- Jalalpore Location in Gujarat, India Jalalpore Jalalpore (India)
- Coordinates: 20°56′57″N 72°54′49″E﻿ / ﻿20.9491°N 72.9136°E
- Country: India
- State: Gujarat
- District: Navsari

Area
- • Total: 5 km^{2} (1.9 sq mi)

Population (2001)
- • Total: 16,246
- • Density: 3,200/km^{2} (8,400/sq mi)

Languages
- • Official: Gujarati, Hindi
- Time zone: UTC+5:30 (IST)
- Telephone code: 02637
- Vehicle registration: GJ21
- Website: gujaratindia.com

= Jalalpore =

Jalalpore is a city and a Municipality in Navsari district in the Indian state of Gujarat.
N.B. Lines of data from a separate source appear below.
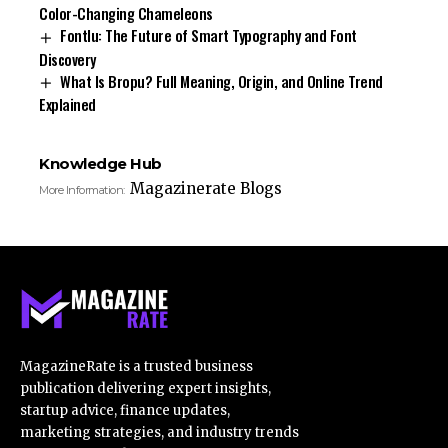
Color-Changing Chameleons
Fontlu: The Future of Smart Typography and Font
Discovery
What Is Bropu? Full Meaning, Origin, and Online Trend
Explained
Knowledge Hub
Magazinerate Blogs
More Information:
MagazineRate is a trusted business
publication delivering expert insights,
startup advice, finance updates,
marketing strategies, and industry trends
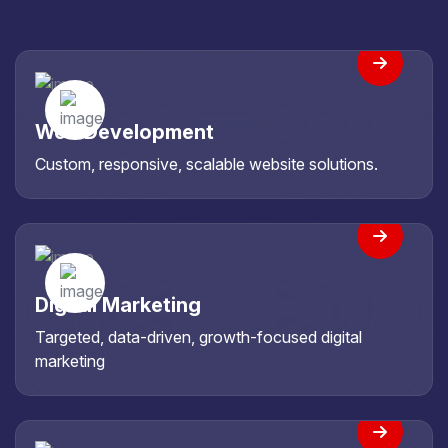
Web Development
Custom, responsive, scalable website solutions.
Digital Marketing
Targeted, data-driven, growth-focused digital
marketing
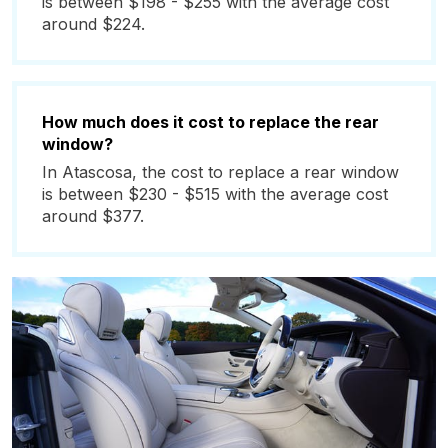
is between $198 - $255 with the average cost
around $224.
How much does it cost to replace the rear
window?
In Atascosa, the cost to replace a rear window
is between $230 - $515 with the average cost
around $377.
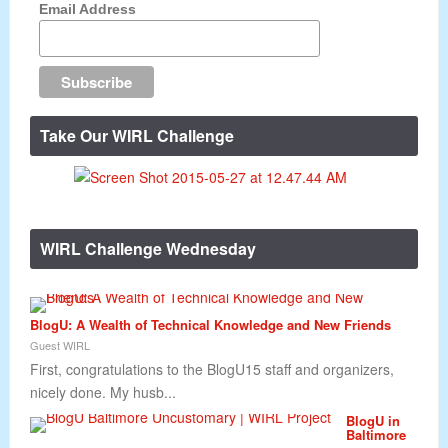
Email Address
Take Our WIRL Challenge
WIRL Challenge Wednesday
BlogU: A Wealth of Technical Knowledge and New Friends
Guest WIRL
First, congratulations to the BlogU15 staff and organizers,
nicely done. My husb...
BlogU in
Baltimore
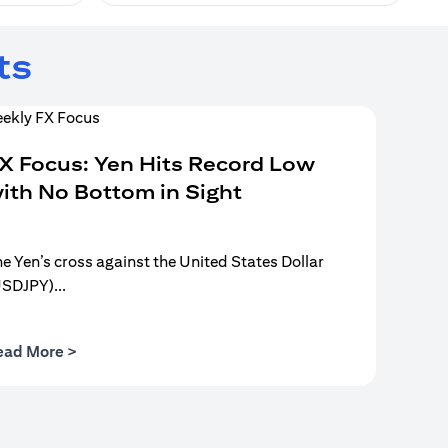
ts
X Focus: Yen Hits Record Low
ith No Bottom in Sight
e Yen’s cross against the United States Dollar
USDJPY)...
(opens in a new tab)
ead More >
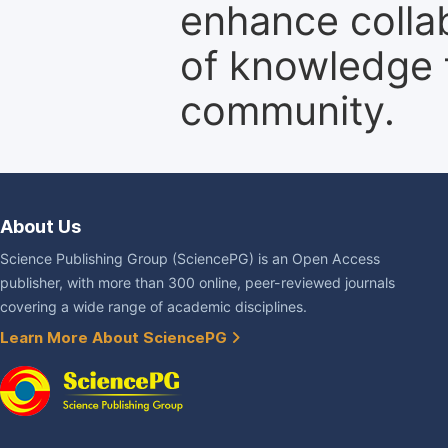
enhance colla
of knowledge f
community.
About Us
Science Publishing Group (SciencePG) is an Open Access
publisher, with more than 300 online, peer-reviewed journals
covering a wide range of academic disciplines.
Learn More About SciencePG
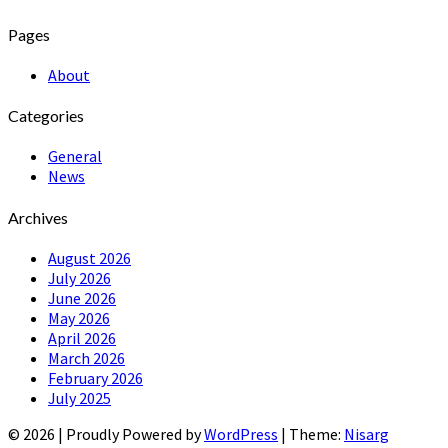
Pages
About
Categories
General
News
Archives
August 2026
July 2026
June 2026
May 2026
April 2026
March 2026
February 2026
July 2025
© 2026
|
Proudly Powered by
WordPress
|
Theme:
Nisarg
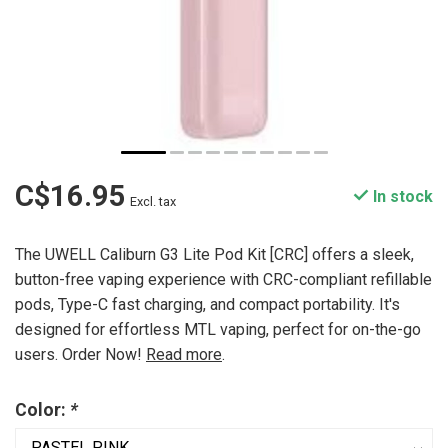
C$16.95
In stock
Excl. tax
The UWELL Caliburn G3 Lite Pod Kit [CRC] offers a sleek,
button-free vaping experience with CRC-compliant refillable
pods, Type-C fast charging, and compact portability. It's
designed for effortless MTL vaping, perfect for on-the-go
users. Order Now!
Read more
.
Color:
*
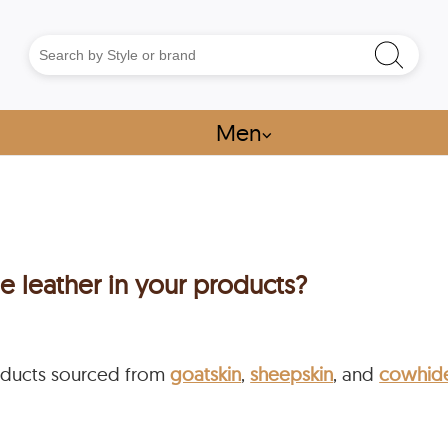
Men
⌵
e leather in your products?
ducts sourced from
goatskin
,
sheepskin
, and
cowhid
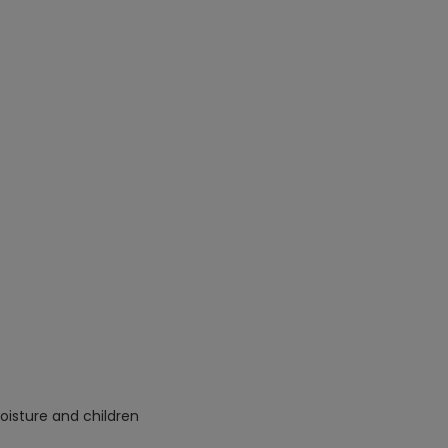
oisture and children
Jalalpore comes under Surat Metropolitan Region

==Demographics==
As of 2001 India census, Jalalpore had a population of 16,246. Males constitute 52% of the population and females 48%. Jalalpore has an average literacy rate of 89%, higher than the national average of 59.5% and Gujarat's 79.4%, and ranking 3rd highest among 252 taluka in Gujarat male literacy is 92%, and female literacy is 86%. In Jalalpore, 12% of the population is under 6 years of age.